— Instructions to follow —
Once you find a line containing the word "item" in the entries below, copy it.

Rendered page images
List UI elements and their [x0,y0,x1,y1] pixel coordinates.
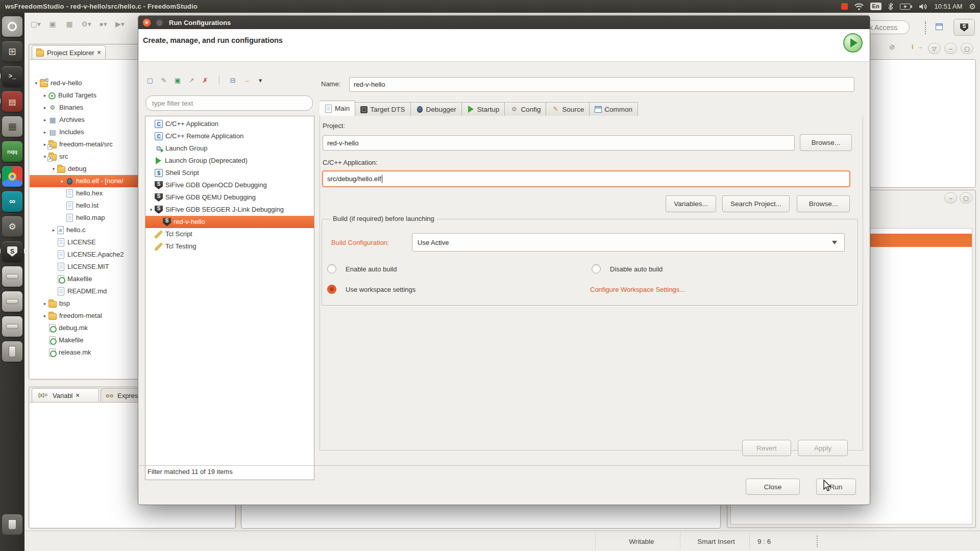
close-tab-icon[interactable]: × [97,49,101,56]
dock-file-cabinet[interactable]: ▤ [2,91,22,112]
debug-icon[interactable]: ●▾ [97,17,109,31]
duplicate-launch-configuration-icon[interactable]: ✎ [159,75,169,85]
configuration-item[interactable]: C/C++ Application [145,118,314,130]
wifi-icon[interactable] [854,3,864,10]
dock-chromium[interactable] [2,166,22,187]
application-input[interactable]: src/debug/hello.elf [323,171,850,187]
project-input[interactable]: red-v-hello [323,135,795,151]
expander-icon[interactable]: ▾ [33,77,40,89]
filter-input[interactable]: type filter text [145,95,313,111]
quick-access-input[interactable]: k Access [864,20,910,34]
sifive-perspective-button[interactable] [953,19,975,36]
session-gear-icon[interactable]: ⚙ [969,3,976,10]
expander-icon[interactable]: ▸ [41,126,48,138]
new-launch-configuration-icon[interactable]: ▢ [145,75,155,85]
close-window-icon[interactable]: × [142,18,151,27]
battery-icon[interactable] [900,4,912,10]
dock-freedomstudio[interactable]: S [2,241,22,262]
name-input[interactable]: red-v-hello [349,77,854,92]
build-configuration-select[interactable]: Use Active [412,233,845,252]
dialog-tab[interactable]: Common [590,102,638,116]
toolbar-separator[interactable] [214,75,224,85]
variables-button[interactable]: Variables... [666,195,716,212]
apply-button[interactable]: Apply [798,440,848,456]
keyboard-layout-indicator[interactable]: En [870,3,881,10]
statusbar-drag-handle[interactable] [817,536,818,547]
dock-ubuntu[interactable] [2,16,22,37]
expander-icon[interactable]: ▸ [41,102,48,114]
skip-all-breakpoints-icon[interactable]: ⊘ [889,43,895,51]
expander-icon[interactable]: ▾ [50,163,57,175]
dialog-tab[interactable]: Main [320,101,355,116]
dock-disk-3[interactable] [2,316,22,337]
open-perspective-icon[interactable] [936,23,943,32]
configuration-item[interactable]: Tcl Testing [145,240,314,253]
menu-dropdown-icon[interactable]: ▾ [255,75,265,85]
filter-launch-configurations-icon[interactable]: → [241,75,252,85]
dialog-tab[interactable]: Startup [462,102,505,116]
run-circle-button[interactable] [843,33,863,53]
expander-icon[interactable]: ▸ [41,89,48,102]
maximize-view-button[interactable]: ▢ [961,43,973,54]
revert-button[interactable]: Revert [742,440,791,456]
browse-application-button[interactable]: Browse... [797,195,850,212]
instruction-stepping-icon[interactable]: i→ [912,43,923,51]
dialog-tab[interactable]: Source [546,102,590,116]
dock-tools[interactable]: ⚙ [2,216,22,237]
build-icon[interactable]: ⚙▾ [80,17,92,31]
configuration-item[interactable]: SiFive GDB OpenOCD Debugging [145,179,314,191]
dock-calculator[interactable]: ▦ [2,116,22,137]
configuration-item[interactable]: red-v-hello [145,216,314,228]
minimize-terminal-button[interactable]: – [944,192,957,204]
dialog-titlebar[interactable]: × ▢ Run Configurations [138,16,870,29]
use-workspace-settings-radio[interactable] [327,285,336,294]
dialog-tab[interactable]: Config [505,102,546,116]
run-icon[interactable]: ▶▾ [114,17,126,31]
collapse-all-icon[interactable]: ⊟ [228,75,238,85]
trash-icon[interactable] [2,514,22,535]
dock-disk-2[interactable] [2,291,22,312]
export-launch-configurations-icon[interactable]: ↗ [186,75,197,85]
save-all-icon[interactable]: ▦ [63,17,76,31]
delete-launch-configuration-icon[interactable]: ✗ [200,75,210,85]
maximize-window-icon[interactable]: ▢ [155,18,164,27]
expander-icon[interactable]: ▾ [148,204,155,216]
clock[interactable]: 10:51 AM [935,3,963,10]
dialog-tab[interactable]: Debugger [411,102,462,116]
expander-icon[interactable]: ▸ [59,175,66,187]
configure-workspace-settings-link[interactable]: Configure Workspace Settings... [590,286,685,293]
volume-icon[interactable] [919,3,928,10]
configuration-item[interactable]: Launch Group [145,142,314,155]
expander-icon[interactable]: ▸ [50,224,57,236]
dialog-tab[interactable]: Target DTS [355,102,410,116]
bluetooth-icon[interactable] [888,3,893,10]
browse-project-button[interactable]: Browse... [800,134,852,151]
minimize-view-button[interactable]: – [944,43,957,54]
tab-project-explorer[interactable]: Project Explorer × [32,45,106,59]
configuration-item[interactable]: Tcl Script [145,228,314,240]
configuration-item[interactable]: SiFive GDB QEMU Debugging [145,191,314,204]
close-tab-icon[interactable]: × [76,392,80,399]
configuration-item[interactable]: Shell Script [145,167,314,179]
new-prototype-icon[interactable]: ▣ [173,75,183,85]
disable-auto-build-radio[interactable] [592,264,601,273]
tab-variables[interactable]: (x)= Variabl × [32,388,99,402]
recording-indicator-icon[interactable] [841,3,848,10]
toolbar-drag-handle[interactable] [925,21,926,34]
expander-icon[interactable]: ▸ [41,114,48,126]
dock-workspace-switcher[interactable]: ⊞ [2,41,22,62]
dock-terminal[interactable]: >_ [2,66,22,87]
new-wizard-icon[interactable]: ▢▾ [30,17,42,31]
dock-usb-drive[interactable] [2,341,22,362]
enable-auto-build-radio[interactable] [327,264,336,273]
dock-arduino[interactable]: ∞ [2,191,22,212]
run-button[interactable]: Run [816,479,856,495]
configuration-item[interactable]: C/C++ Remote Application [145,130,314,142]
view-menu-button[interactable]: ▽ [928,43,941,54]
maximize-terminal-button[interactable]: ▢ [960,192,972,204]
expander-icon[interactable]: ▸ [41,297,48,310]
configuration-item[interactable]: ▾ SiFive GDB SEGGER J-Link Debugging [145,204,314,216]
expander-icon[interactable]: ▸ [41,310,48,322]
save-icon[interactable]: ▣ [46,17,59,31]
dock-disk-1[interactable] [2,266,22,287]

— Result —
configuration-item[interactable]: C/C++ Application [145,118,314,130]
configuration-item[interactable]: Tcl Testing [145,240,314,253]
configuration-item[interactable]: SiFive GDB OpenOCD Debugging [145,179,314,191]
configuration-item[interactable]: red-v-hello [145,216,314,228]
configuration-item[interactable]: Launch Group [145,142,314,155]
configuration-item[interactable]: Tcl Script [145,228,314,240]
configuration-item[interactable]: SiFive GDB QEMU Debugging [145,191,314,204]
configuration-item[interactable]: Shell Script [145,167,314,179]
configuration-item[interactable]: C/C++ Remote Application [145,130,314,142]
configuration-item[interactable]: ▾ SiFive GDB SEGGER J-Link Debugging [145,204,314,216]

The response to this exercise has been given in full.